- _Task brief_
Lift out all lines below that contain "With".

..........

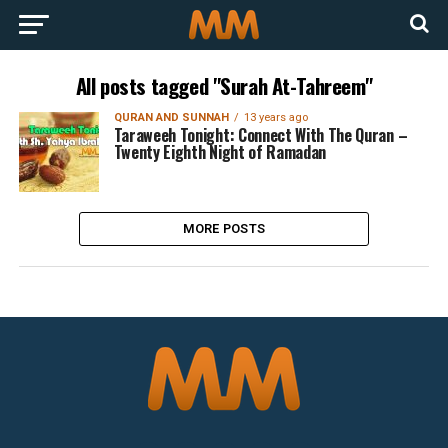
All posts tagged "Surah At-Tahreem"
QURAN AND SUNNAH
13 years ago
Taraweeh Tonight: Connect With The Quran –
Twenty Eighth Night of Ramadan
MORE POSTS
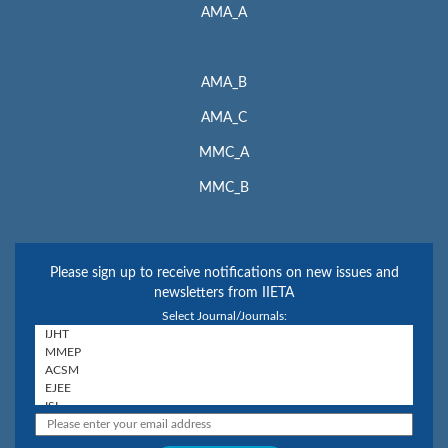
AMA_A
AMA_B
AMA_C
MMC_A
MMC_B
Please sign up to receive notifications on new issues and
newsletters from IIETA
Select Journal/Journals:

..........

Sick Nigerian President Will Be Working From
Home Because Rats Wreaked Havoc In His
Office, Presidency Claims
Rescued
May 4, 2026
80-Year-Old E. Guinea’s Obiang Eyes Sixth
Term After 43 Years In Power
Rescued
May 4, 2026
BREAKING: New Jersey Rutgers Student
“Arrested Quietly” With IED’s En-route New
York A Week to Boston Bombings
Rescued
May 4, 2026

..........

- _Response below_
Taraweeh Tonight: Connect With The Quran –
“Arrested Quietly” With IED’s En-route New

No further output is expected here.